The surface functionalization, colloidal stability and biocompatibility of the magnetic nanoparticles are crucial for their biomedical applications (22), and the toxicity of the nanoparticles is often closely associated with their sizes. When the particle diameter is <100 nm, the toxicity is predominantly decided by the nature of the particles or the surface-attached materials, but when the particle size is larger, death can often be caused by the embolism of capillaries and small blood vessels by the particles. In the present study, the results demonstrated that Ang2-CMNPs predominantly caused damage in the lungs. Since the specific surface areas of nanoparticles are significantly increased with the decreased particle size, so is the particle surface energy. Therefore, they would easily mutually aggregate at a high concentration. It can be presumed that the reason for Ang2-CMNP-induced lung damage is that, when a large number of microparticles enter the circulation of the mice, they will firstly reach the lungs. The aggregation of the particles will then block the pulmonary vessels, thus leading to the observed acute pulmonary congestion. In the chronic toxicity assay, the long-term repeated injection of the particles via the tail vein led to chronic pulmonary congestion in rats, as well as simultaneous pulmonary inflammation and partial fibrosis. Since the unaggregated particles are small in size, they can escape phagocytosis by the liver and spleen, so no particle deposition was observed around the liver and spleen. The low-dose group presented no organ damage, so it can be speculated that, in a certain concentration range, CMNPs will be safe and not cause side effects towards the body. This non-toxic dose was determined as >35.35 mg·kg−1·d−1. Based on the conversion method of equivalent dose co-efficient, the non-toxic dose in humans should be >222.71 mg·kg−1·d−1 for 14 day, overall a total of 3,117.87 mg·kg−1, which is significantly higher compared with the quantity required clinically. Therefore, this dose is relatively safe. Increasing the dispersion degree of the particles may reduce the aggregation at higher concentrations, thus reducing the toxicity.

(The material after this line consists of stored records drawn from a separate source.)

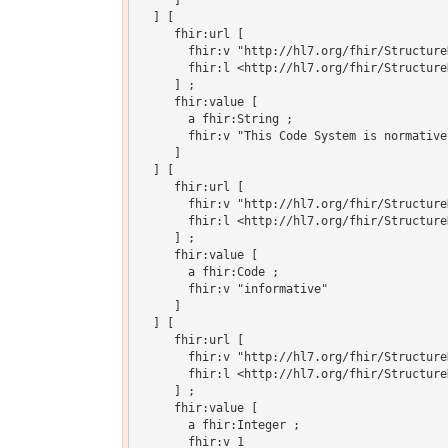
     ]

  ] [

     fhir:url [

       fhir:v "http://hl7.org/fhir/Structure
       fhir:l <http://hl7.org/fhir/Structure
     ] ;

     fhir:value [

       a fhir:String ;

       fhir:v "This Code System is normative
     ]

  ] [

     fhir:url [

       fhir:v "http://hl7.org/fhir/Structure
       fhir:l <http://hl7.org/fhir/Structure
     ] ;

     fhir:value [

       a fhir:Code ;

       fhir:v "informative"

     ]

  ] [

     fhir:url [

       fhir:v "http://hl7.org/fhir/Structure
       fhir:l <http://hl7.org/fhir/Structure
     ] ;

     fhir:value [

       a fhir:Integer ;

       fhir:v 1
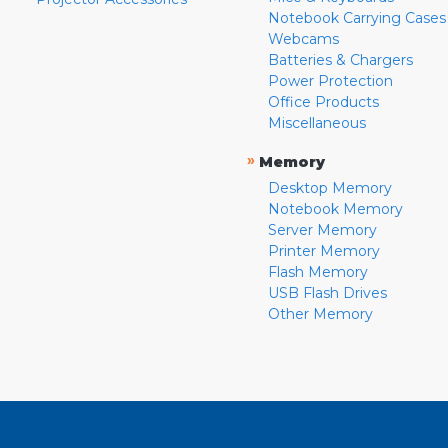
Notebook Carrying Cases
Webcams
Batteries & Chargers
Power Protection
Office Products
Miscellaneous
»
Memory
Desktop Memory
Notebook Memory
Server Memory
Printer Memory
Flash Memory
USB Flash Drives
Other Memory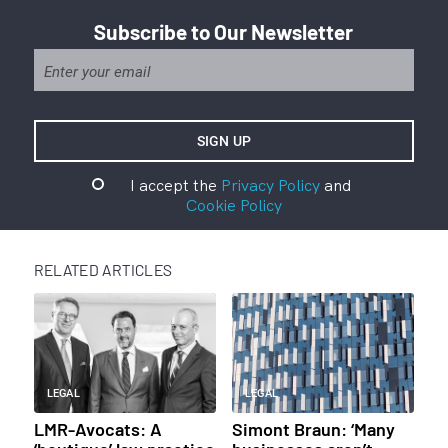
Subscribe to Our Newsletter
I accept the
Privacy Policy
and
Cookie Policy
RELATED ARTICLES
LEGAL
LEGAL
LMR-Avocats: A
Simont Braun: ‘Many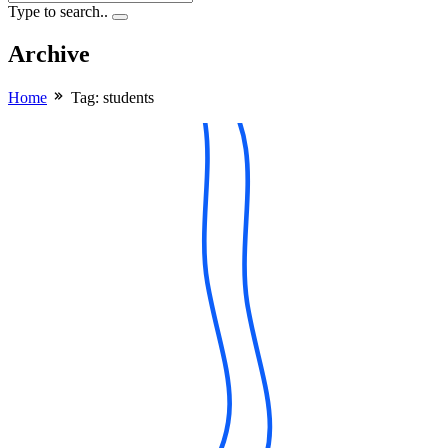
Type to search..
Archive
Home
Tag:
students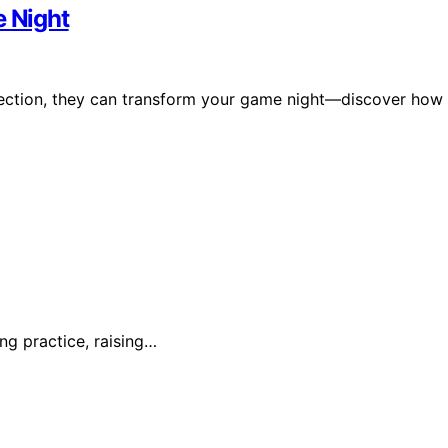
 Night
nection, they can transform your game night—discover how
ing practice, raising…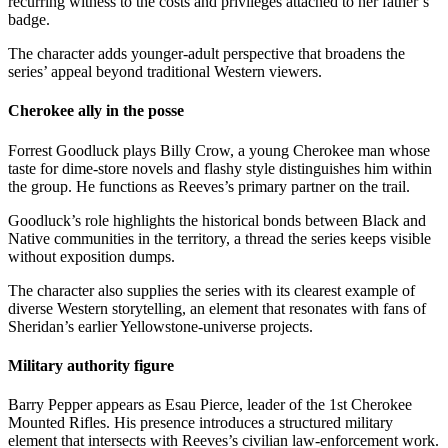
recurring witness to the costs and privileges attached to her father’s
badge.
The character adds younger-adult perspective that broadens the
series’ appeal beyond traditional Western viewers.
Cherokee ally in the posse
Forrest Goodluck plays Billy Crow, a young Cherokee man whose
taste for dime-store novels and flashy style distinguishes him within
the group. He functions as Reeves’s primary partner on the trail.
Goodluck’s role highlights the historical bonds between Black and
Native communities in the territory, a thread the series keeps visible
without exposition dumps.
The character also supplies the series with its clearest example of
diverse Western storytelling, an element that resonates with fans of
Sheridan’s earlier Yellowstone-universe projects.
Military authority figure
Barry Pepper appears as Esau Pierce, leader of the 1st Cherokee
Mounted Rifles. His presence introduces a structured military
element that intersects with Reeves’s civilian law-enforcement work.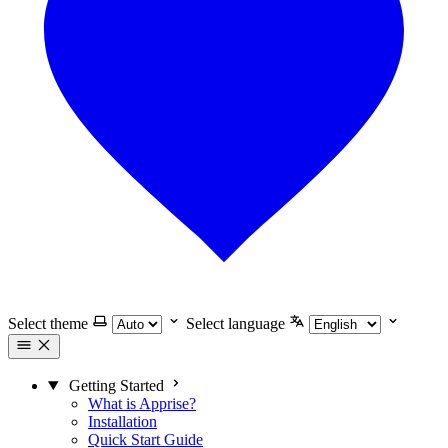
Select theme
Select language
Getting Started
What is Apprise?
Installation
Quick Start Guide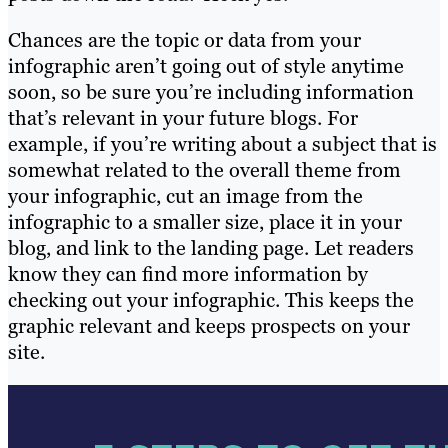
Chances are the topic or data from your
infographic aren’t going out of style anytime
soon, so be sure you’re including information
that’s relevant in your future blogs. For
example, if you’re writing about a subject that is
somewhat related to the overall theme from
your infographic, cut an image from the
infographic to a smaller size, place it in your
blog, and link to the landing page. Let readers
know they can find more information by
checking out your infographic. This keeps the
graphic relevant and keeps prospects on your
site.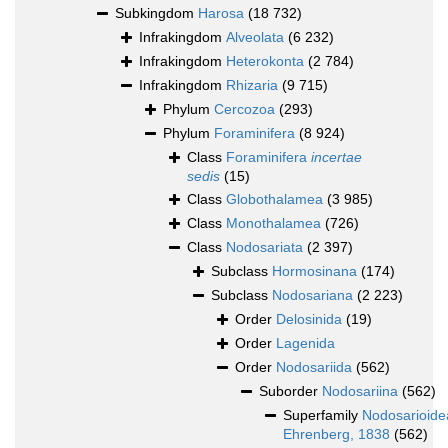
Subkingdom
Harosa
(18 732)
Infrakingdom
Alveolata
(6 232)
Infrakingdom
Heterokonta
(2 784)
Infrakingdom
Rhizaria
(9 715)
Phylum
Cercozoa
(293)
Phylum
Foraminifera
(8 924)
Class
Foraminifera
incertae
sedis
(15)
Class
Globothalamea
(3 985)
Class
Monothalamea
(726)
Class
Nodosariata
(2 397)
Subclass
Hormosinana
(174)
Subclass
Nodosariana
(2 223)
Order
Delosinida
(19)
Order
Lagenida
Order
Nodosariida
(562)
Suborder
Nodosariina
(562)
Superfamily
Nodosarioide
Ehrenberg, 1838
(562)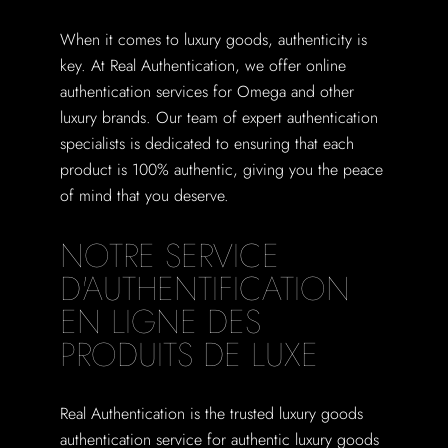
When it comes to luxury goods, authenticity is
key. At Real Authentication, we offer online
authentication services for Omega and other
luxury brands. Our team of expert authentication
specialists is dedicated to ensuring that each
product is 100% authentic, giving you the peace
of mind that you deserve.
NOTRE SERVICE
D'AUTHENTIFICATION
EN LIGNE DES
PRODUITS DE LUXE
Real Authentication is the trusted luxury goods
authentication service for authentic luxury goods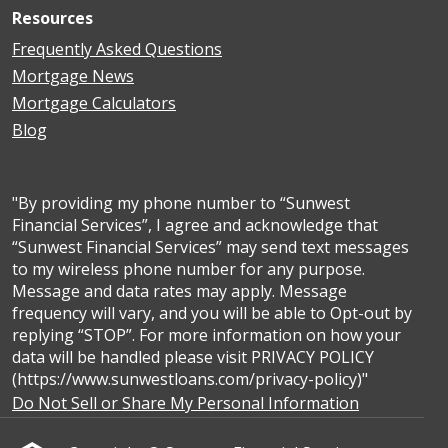
Resources
Frequently Asked Questions
Mortgage News
Mortgage Calculators
Blog
"By providing my phone number to “Sunwest
Financial Services”, I agree and acknowledge that
“Sunwest Financial Services” may send text messages
to my wireless phone number for any purpose.
Message and data rates may apply. Message
frequency will vary, and you will be able to Opt-out by
replying “STOP”. For more information on how your
data will be handled please visit PRIVACY POLICY
(https://www.sunwestloans.com/privacy-policy)"
Do Not Sell or Share My Personal Information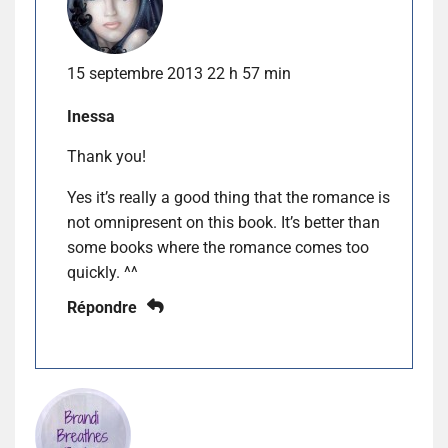
15 septembre 2013 22 h 57 min
Inessa
Thank you!
Yes it’s really a good thing that the romance is
not omnipresent on this book. It’s better than
some books where the romance comes too
quickly. ^^
Répondre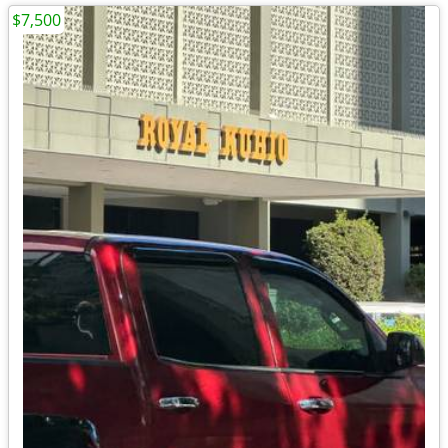
$7,500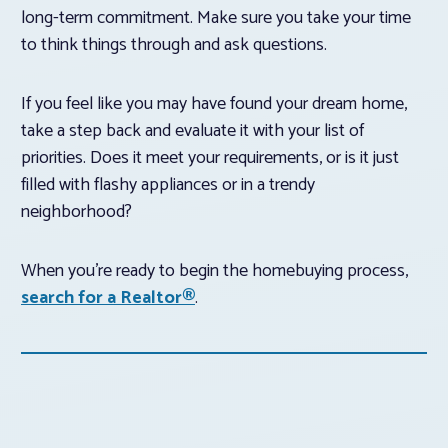
long-term commitment. Make sure you take your time
to think things through and ask questions.
If you feel like you may have found your dream home,
take a step back and evaluate it with your list of
priorities. Does it meet your requirements, or is it just
filled with flashy appliances or in a trendy
neighborhood?
When you’re ready to begin the homebuying process,
search for a Realtor®
.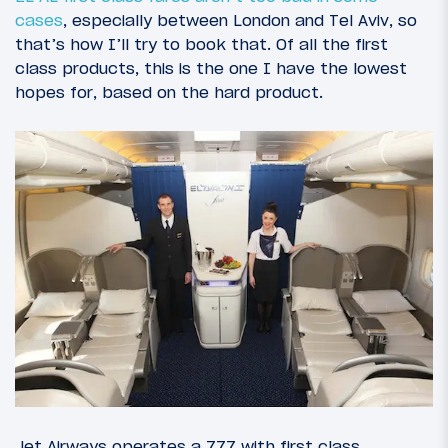
cases
, especially between London and Tel Aviv, so
that’s how I’ll try to book that. Of all the first
class products, this is the one I have the lowest
hopes for, based on the hard product.
Jet Airways operates a 777 with first class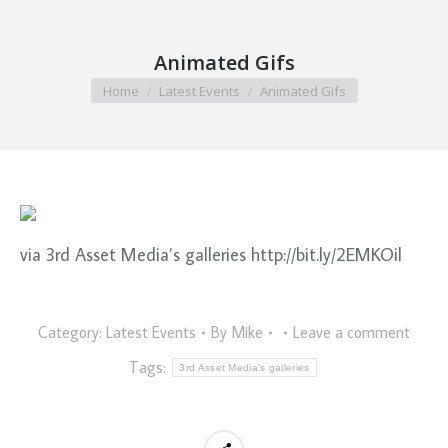
Animated Gifs
You are here:
Home
Latest Events
Animated Gifs
via 3rd Asset Media’s galleries http://bit.ly/2EMKOil
Category:
Latest Events
By
Mike
Leave a comment
Tags:
3rd Asset Media's galleries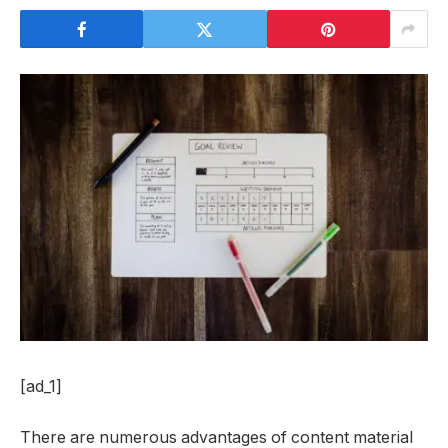
[ad_1]
There are numerous advantages of content material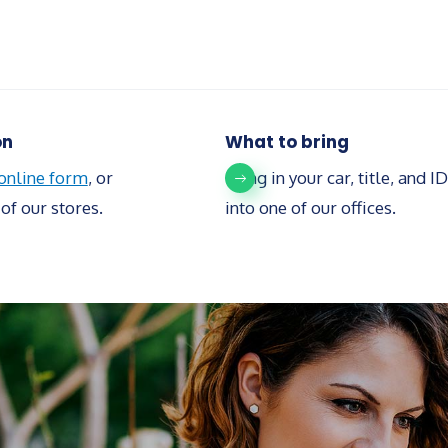
on
What to bring
 online form
, or
Bring in your car, title, and ID
of our stores.
into one of our offices.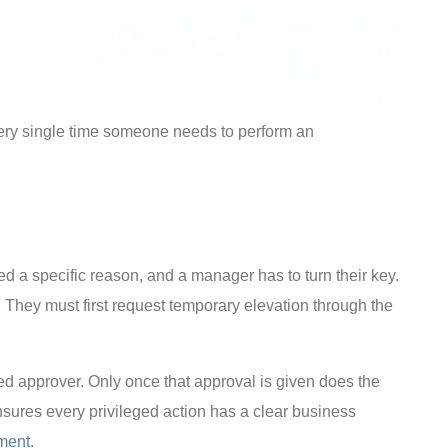
every single time someone needs to perform an
need a specific reason, and a manager has to turn their key.
. They must first request temporary elevation through the
ated approver. Only once that approval is given does the
sures every privileged action has a clear business
ment
.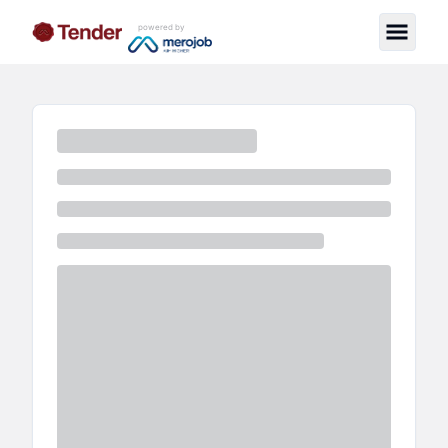
powered by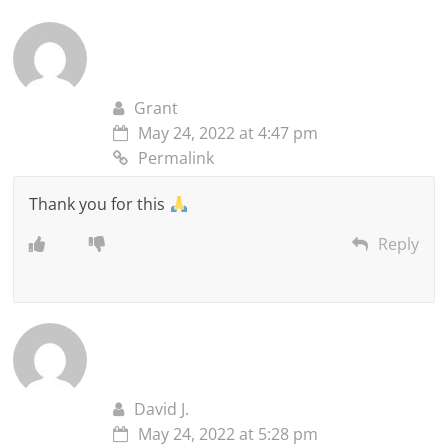
Grant
May 24, 2022 at 4:47 pm
Permalink
Thank you for this
Reply
David J.
May 24, 2022 at 5:28 pm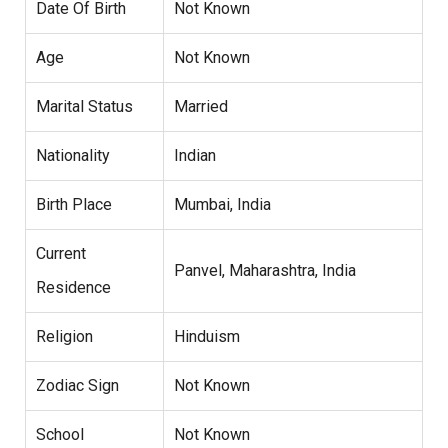
Date Of Birth
Not Known
Age
Not Known
Marital Status
Married
Nationality
Indian
Birth Place
Mumbai, India
Current
Panvel, Maharashtra, India
Residence
Religion
Hinduism
Zodiac Sign
Not Known
School
Not Known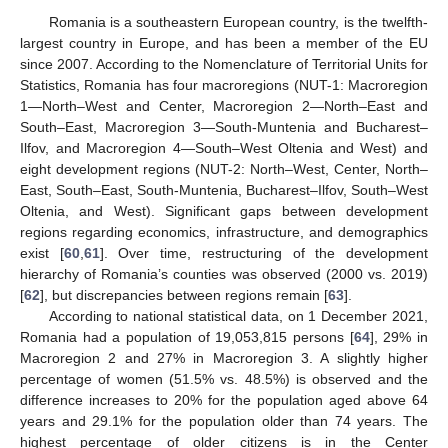
Romania is a southeastern European country, is the twelfth-
largest country in Europe, and has been a member of the EU
since 2007. According to the Nomenclature of Territorial Units for
Statistics, Romania has four macroregions (NUT-1: Macroregion
1—North–West and Center, Macroregion 2—North–East and
South–East, Macroregion 3—South-Muntenia and Bucharest–
Ilfov, and Macroregion 4—South–West Oltenia and West) and
eight development regions (NUT-2: North–West, Center, North–
East, South–East, South-Muntenia, Bucharest–Ilfov, South–West
Oltenia, and West). Significant gaps between development
regions regarding economics, infrastructure, and demographics
exist [
60
,
61
]. Over time, restructuring of the development
hierarchy of Romania’s counties was observed (2000 vs. 2019)
[
62
], but discrepancies between regions remain [
63
].
According to national statistical data, on 1 December 2021,
Romania had a population of 19,053,815 persons [
64
], 29% in
Macroregion 2 and 27% in Macroregion 3. A slightly higher
percentage of women (51.5% vs. 48.5%) is observed and the
difference increases to 20% for the population aged above 64
years and 29.1% for the population older than 74 years. The
highest percentage of older citizens is in the Center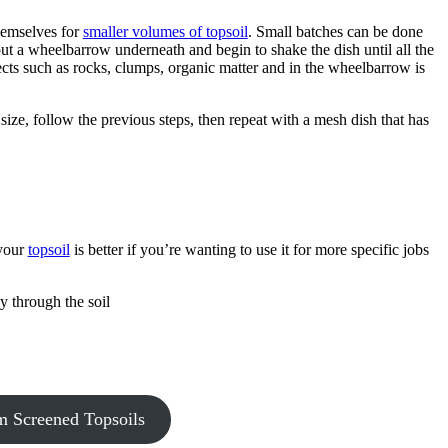
themselves for
smaller volumes of topsoil
. Small batches can be done
 put a wheelbarrow underneath and begin to shake the dish until all the
ects such as rocks, clumps, organic matter and in the wheelbarrow is
 size, follow the previous steps, then repeat with a mesh dish that has
 your
topsoil
is better if you’re wanting to use it for more specific jobs
y through the soil
 Screened Topsoils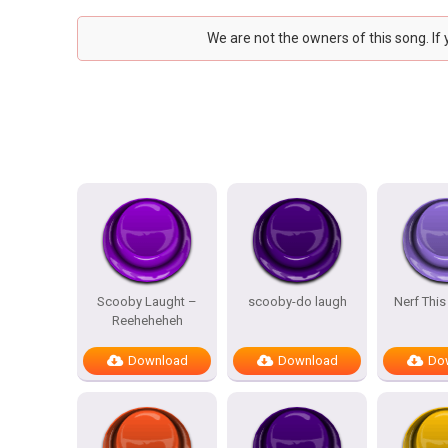
We are not the owners of this song. If
Scooby Laught –
scooby-do laugh
Nerf This
Reeheheheh
Download
Download
Do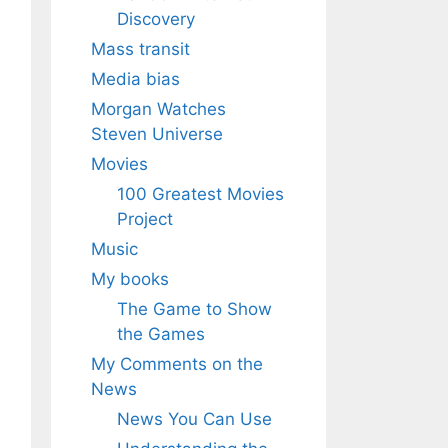
Discovery
Mass transit
Media bias
Morgan Watches
Steven Universe
Movies
100 Greatest Movies
Project
Music
My books
The Game to Show
the Games
My Comments on the
News
News You Can Use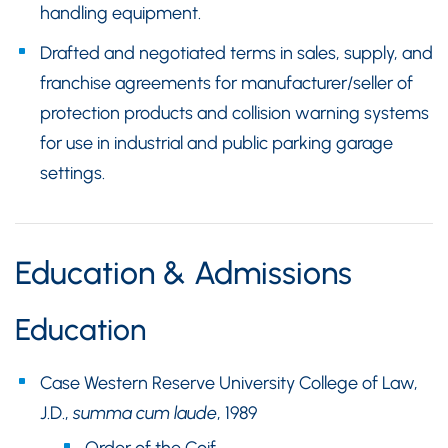
handling equipment.
Drafted and negotiated terms in sales, supply, and
franchise agreements for manufacturer/seller of
protection products and collision warning systems
for use in industrial and public parking garage
settings.
Education & Admissions
Education
Case Western Reserve University College of Law,
J.D.,
summa cum laude
, 1989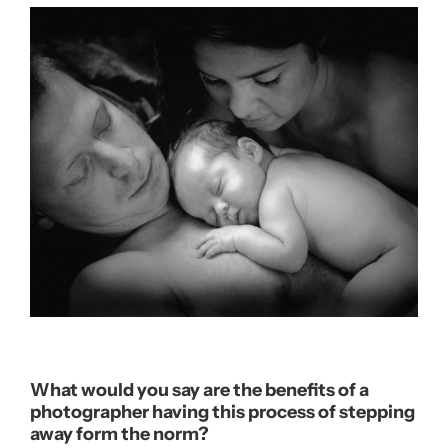
What would you say are the benefits of a
photographer having this process of stepping
away form the norm?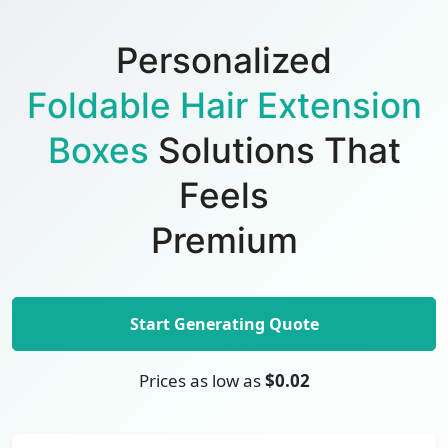
Personalized
Foldable Hair Extension
Boxes
Solutions That
Feels
Premium
Start Generating Quote
Prices as low as
$0.02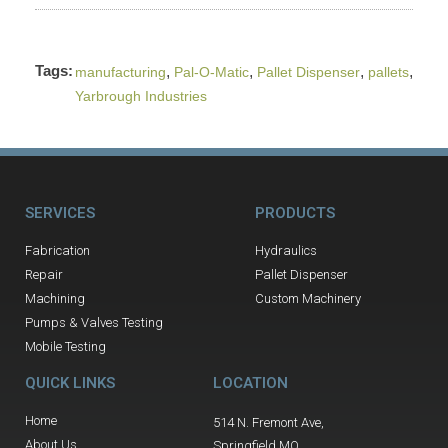
Tags:
,
,
,
,
manufacturing
Pal-O-Matic
Pallet Dispenser
pallets
Yarbrough Industries
SERVICES
PRODUCTS
Fabrication
Hydraulics
Repair
Pallet Dispenser
Machining
Custom Machinery
Pumps & Valves Testing
Mobile Testing
QUICK LINKS
LOCATION
Home
514 N. Fremont Ave,
About Us
Springfield MO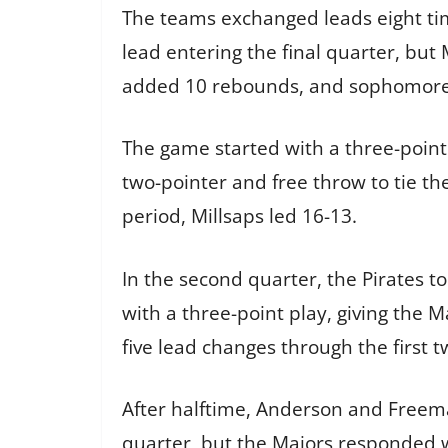
The teams exchanged leads eight ti
lead entering the final quarter, but
added 10 rebounds, and sophomore 
The game started with a three-point
two-pointer and free throw to tie th
period, Millsaps led 16-13.
In the second quarter, the Pirates 
with a three-point play, giving the 
five lead changes through the first 
After halftime, Anderson and Freema
quarter, but the Majors responded w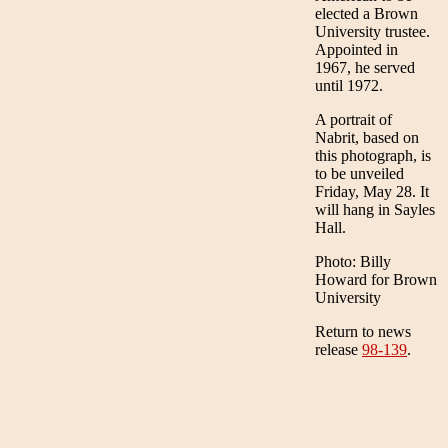
elected a Brown
University trustee.
Appointed in
1967, he served
until 1972.
A portrait of
Nabrit, based on
this photograph, is
to be unveiled
Friday, May 28. It
will hang in Sayles
Hall.
Photo: Billy
Howard for Brown
University
Return to news
release
98-139
.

One of the major challenges faced by gene therapy is the selection of vector system in gene therapy (23). The results of the present study demonstrated that, Ang2-CMNPs have good security, so they can be considered as a vector for targeted gene therapy. Furthermore, the study has also laid a foundation for the in vivo targeting intervention experiments towards the angiogenesis and tumor growth of transplanted malignant melanoma in nude mice in the future.